What needs to be done :: Your job is to return the whole listing unchanged while skipping its images.

_ _ _ _ _ _ _

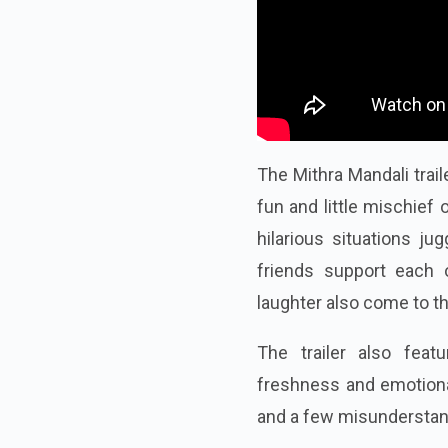
The Mithra Mandali trai
fun and little mischief 
hilarious situations ju
friends support each
laughter also come to th
The trailer also fea
freshness and emotional 
and a few misunderstandi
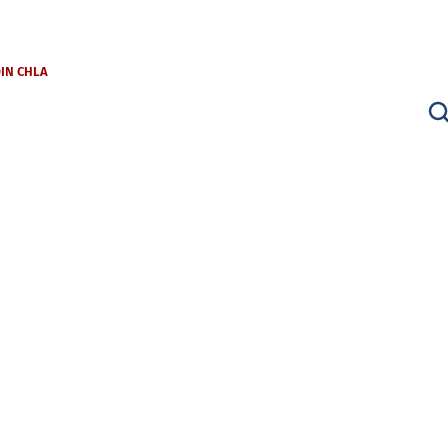
OIN CHLA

_ _ _ _ _ _ _

Task output ::
The Mithra Mandali trai
fun and little mischief 
hilarious situations ju
friends support each
laughter also come to th
The trailer also fea
freshness and emotional 
and a few misunderstandi
OIN CHLA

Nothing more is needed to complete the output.